L’entrée se fait par un décor froid. Gros plan d’eau qui ruisselle le long des murs, briques, poteaux, métal rouillé, labyrinthe de murs extérieurs, nuit. La caméra se déplace lentement sous la neige éparse. Ramstein, Fühle mich, débarque dans la bande son, puis un corps ensanglanté posé sur le sol d’une cour glaciale. Plongée dans l’obscur.

Nymphomaniac, un film en deux parties de deux heures, se regarde comme on lit un livre, cette portion déroulée en 5 chapitres. Entre narration théâtrale et scènes de récits de mémoire, deux protagonistes se répondent, partagent leurs points de vue autour de questions de pêche et leur analogie avec celles de sexualité. Une femme se raconte à un homme. Livre les affres de sa sexualité à celui qui l’a recueillie. Son visage est tuméfié. Elle était allongée inconsciente dans la cour au début du film.

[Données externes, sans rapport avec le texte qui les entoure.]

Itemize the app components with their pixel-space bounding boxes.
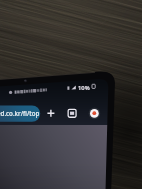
button[interactable]: Switch or close tabs xyxy=(65,105,79,121)
button[interactable]: New tab xyxy=(44,105,58,121)
staticText: 10% xyxy=(78,84,90,92)
staticText: ed.co.kr/fi/top xyxy=(0,109,40,117)
button[interactable]: Search or type web address xyxy=(0,105,43,122)
button[interactable]: Account xyxy=(88,106,101,120)
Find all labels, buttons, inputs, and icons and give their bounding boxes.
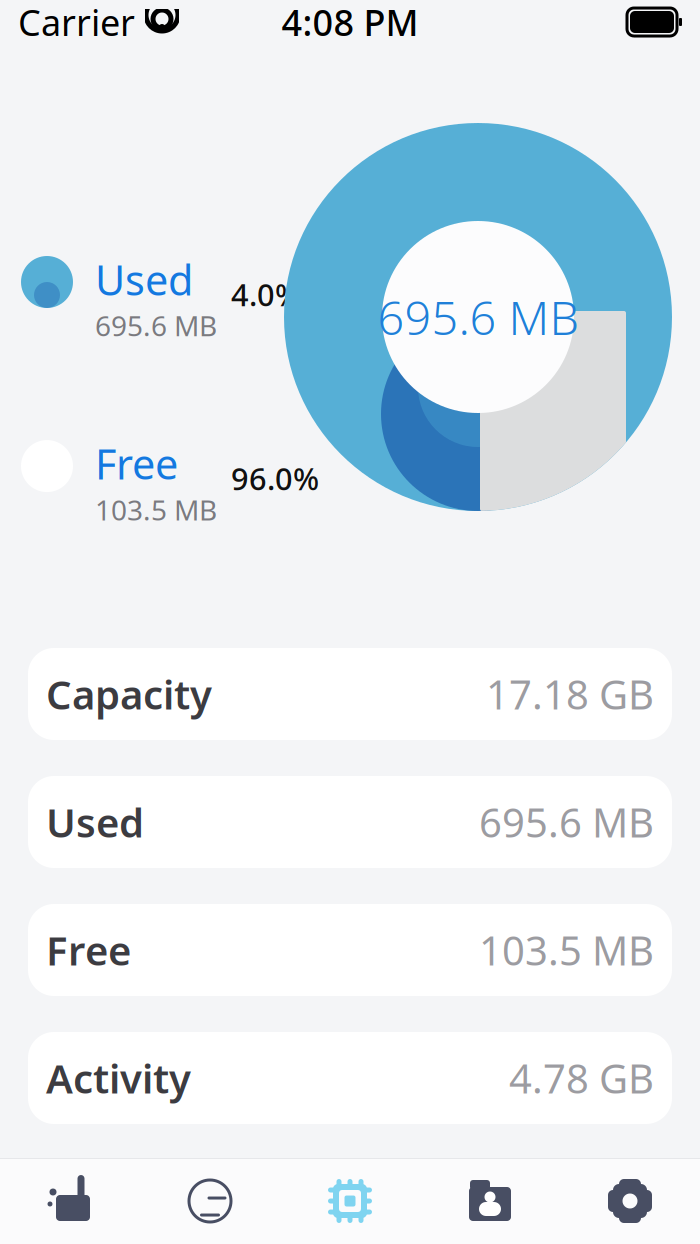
button[interactable]: Files <box>420 1158 560 1244</box>
staticText: 695.6 MB <box>378 286 578 348</box>
staticText: 17.18 GB <box>486 667 654 720</box>
staticText: 103.5 MB <box>95 491 217 528</box>
staticText: Free <box>95 436 178 491</box>
staticText: 695.6 MB <box>95 307 217 344</box>
staticText: 4.0% <box>231 274 301 315</box>
staticText: Capacity <box>46 667 212 720</box>
button[interactable]: Activity <box>28 1032 672 1124</box>
staticText: Used <box>46 795 144 848</box>
staticText: 96.0% <box>231 458 319 499</box>
button[interactable]: Free <box>28 904 672 996</box>
staticText: 103.5 MB <box>479 923 654 976</box>
staticText: 4.78 GB <box>509 1051 654 1104</box>
button[interactable]: Capacity <box>28 648 672 740</box>
staticText: Carrier <box>18 0 135 46</box>
button[interactable]: Speed <box>140 1158 280 1244</box>
button[interactable]: Hardware <box>280 1158 420 1244</box>
staticText: Used <box>95 252 193 307</box>
button[interactable]: Clean <box>0 1158 140 1244</box>
button[interactable]: Used <box>28 776 672 868</box>
staticText: 4:08 PM <box>282 0 418 46</box>
staticText: 695.6 MB <box>479 795 654 848</box>
staticText: Free <box>46 923 131 976</box>
button[interactable]: Settings <box>560 1158 700 1244</box>
staticText: Activity <box>46 1051 191 1104</box>
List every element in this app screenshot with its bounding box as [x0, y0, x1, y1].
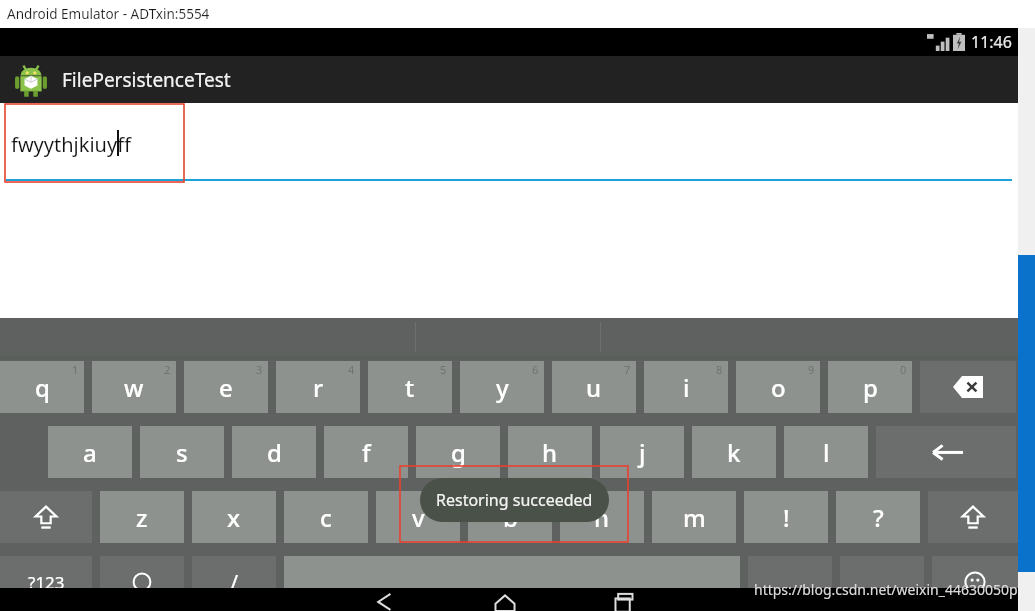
- staticText: f: [362, 436, 371, 469]
- button[interactable]: s: [140, 426, 224, 478]
- staticText: 7: [624, 362, 631, 377]
- button[interactable]: 0: [828, 361, 912, 413]
- staticText: g: [451, 436, 466, 469]
- staticText: 4: [348, 362, 355, 377]
- staticText: 9: [808, 362, 815, 377]
- staticText: z: [136, 501, 148, 534]
- button[interactable]: Backspace: [920, 361, 1016, 413]
- staticText: fwyythjkiuyff: [11, 131, 131, 158]
- staticText: l: [823, 436, 830, 469]
- staticText: c: [320, 501, 332, 534]
- staticText: d: [267, 436, 282, 469]
- button[interactable]: m: [652, 491, 736, 543]
- button[interactable]: ?: [836, 491, 920, 543]
- staticText: 11:46: [971, 31, 1012, 53]
- button[interactable]: 5: [368, 361, 452, 413]
- button[interactable]: n: [560, 491, 644, 543]
- staticText: Android Emulator - ADTxin:5554: [7, 5, 210, 23]
- staticText: ?123: [28, 571, 65, 594]
- staticText: e: [219, 371, 233, 404]
- staticText: https://blog.csdn.net/weixin_44630050p: [754, 580, 1018, 599]
- button[interactable]: 1: [0, 361, 84, 413]
- staticText: /: [230, 567, 239, 597]
- button[interactable]: 2: [92, 361, 176, 413]
- staticText: r: [313, 371, 324, 404]
- button[interactable]: Emoji: [932, 556, 1018, 608]
- button[interactable]: b: [468, 491, 552, 543]
- button[interactable]: /: [192, 556, 276, 608]
- button[interactable]: 6: [460, 361, 544, 413]
- staticText: 0: [900, 362, 907, 377]
- staticText: ?: [873, 501, 884, 534]
- button[interactable]: [284, 556, 740, 608]
- staticText: u: [586, 371, 602, 404]
- button[interactable]: ?123: [0, 556, 92, 608]
- staticText: q: [35, 371, 50, 404]
- button[interactable]: fwyythjkiuyff: [6, 129, 1012, 179]
- button[interactable]: Language: [100, 556, 184, 608]
- button[interactable]: Recents: [608, 592, 642, 611]
- button[interactable]: Home: [488, 592, 522, 611]
- staticText: t: [405, 371, 415, 404]
- button[interactable]: Back: [368, 592, 402, 611]
- staticText: 8: [716, 362, 723, 377]
- staticText: 2: [164, 362, 171, 377]
- staticText: m: [683, 501, 706, 534]
- staticText: j: [639, 436, 646, 469]
- button[interactable]: k: [692, 426, 776, 478]
- staticText: b: [503, 501, 518, 534]
- button[interactable]: ,: [840, 556, 924, 608]
- staticText: .: [787, 567, 793, 597]
- staticText: h: [542, 436, 558, 469]
- button[interactable]: Enter: [876, 426, 1016, 478]
- staticText: i: [683, 371, 690, 404]
- button[interactable]: l: [784, 426, 868, 478]
- button[interactable]: a: [48, 426, 132, 478]
- staticText: FilePersistenceTest: [62, 67, 231, 93]
- staticText: 5: [440, 362, 447, 377]
- button[interactable]: c: [284, 491, 368, 543]
- staticText: !: [783, 501, 790, 534]
- staticText: n: [594, 501, 610, 534]
- staticText: x: [227, 501, 241, 534]
- button[interactable]: 7: [552, 361, 636, 413]
- staticText: 1: [72, 362, 79, 377]
- button[interactable]: j: [600, 426, 684, 478]
- button[interactable]: 8: [644, 361, 728, 413]
- button[interactable]: f: [324, 426, 408, 478]
- staticText: s: [176, 436, 188, 469]
- staticText: a: [83, 436, 97, 469]
- button[interactable]: x: [192, 491, 276, 543]
- staticText: w: [124, 371, 144, 404]
- button[interactable]: g: [416, 426, 500, 478]
- staticText: p: [863, 371, 878, 404]
- staticText: o: [771, 371, 786, 404]
- button[interactable]: Shift: [928, 491, 1018, 543]
- button[interactable]: 3: [184, 361, 268, 413]
- button[interactable]: h: [508, 426, 592, 478]
- staticText: y: [496, 371, 509, 404]
- staticText: ,: [879, 567, 885, 597]
- button[interactable]: !: [744, 491, 828, 543]
- button[interactable]: 9: [736, 361, 820, 413]
- button[interactable]: 4: [276, 361, 360, 413]
- staticText: 3: [256, 362, 263, 377]
- button[interactable]: d: [232, 426, 316, 478]
- staticText: Restoring succeeded: [436, 489, 593, 511]
- staticText: 6: [532, 362, 539, 377]
- button[interactable]: v: [376, 491, 460, 543]
- staticText: k: [727, 436, 741, 469]
- button[interactable]: z: [100, 491, 184, 543]
- button[interactable]: Shift: [0, 491, 92, 543]
- staticText: v: [412, 501, 425, 534]
- button[interactable]: .: [748, 556, 832, 608]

Décor sinistre aux murs moisis pour ce huis clos dont le réalisateur nous extrait par les flash-back qui retracent la quête d’une femme se prétendant nymphomane, mauvaise personne. Chaque chapitre est annoncé à l’écran dans une variation typographique. Les scènes narratives ponctuées d’incursion d’images comme on lirait un encadré encyclopédique.

Loin des 10 commandements du Dogme95 qu’il a impulsé avec Thomas Vinterberg, il semble que le réalisateur s’amuse des possibilités techniques de découpage ou de jeu d’images. Parfois didactique, savant, hyper référencé et particulièrement original, le film est aussi cru, ses scènes de sexe sans ambages ni gros plans affriolants n’en sont pas moins explicites. On apprendra au générique qu’aucun des acteurs professionnels n’a subi de pénétration pendant lesdites scènes…

Faisant fi de la chronologie, Lars von Trier fait dire à Joe — Charlotte Gainsbourg — qu’elle reviendra ultérieurement sur certains points. Dans son histoire, il s’agit de filiation et de transmission, de découverte, de sexe, de quête, de défi à relever, du refus de l’amour. Du sens de la vie. Du besoin frénétique qu’ont certains des autres, de la peur du vide, d’une insurmontable solitude, de la fuite de ce qui se joue dans la relation amoureuse, du dégoût du bonheur. De la peur de vivre.

Le film s’arrête alors que Joe raconte qu’une fois l’amour — enfin — rencontré, éprouvé sexuellement, le plaisir l’abandonne violemment.

La deuxième partie du film sera sur les écrans le 29 janvier.